### The problem
In your transcription, keep every record exact and leave out the pictures.

- - -

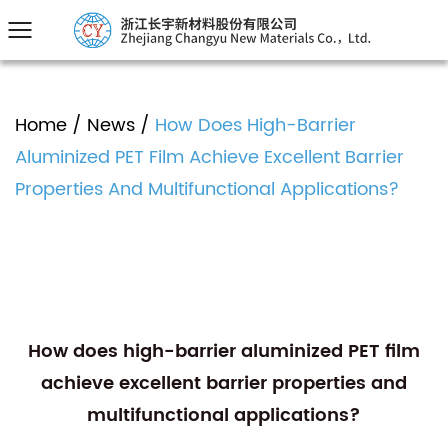
Home
/
News
/
How Does High-Barrier
Aluminized PET Film Achieve Excellent Barrier
Properties And Multifunctional Applications?
How does high-barrier aluminized PET film
achieve excellent barrier properties and
multifunctional applications?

- - -

### Problem solution
Home
/
News
/
How Does High-Barrier
Aluminized PET Film Achieve Excellent Barrier
Properties And Multifunctional Applications?
How does high-barrier aluminized PET film
achieve excellent barrier properties and
multifunctional applications?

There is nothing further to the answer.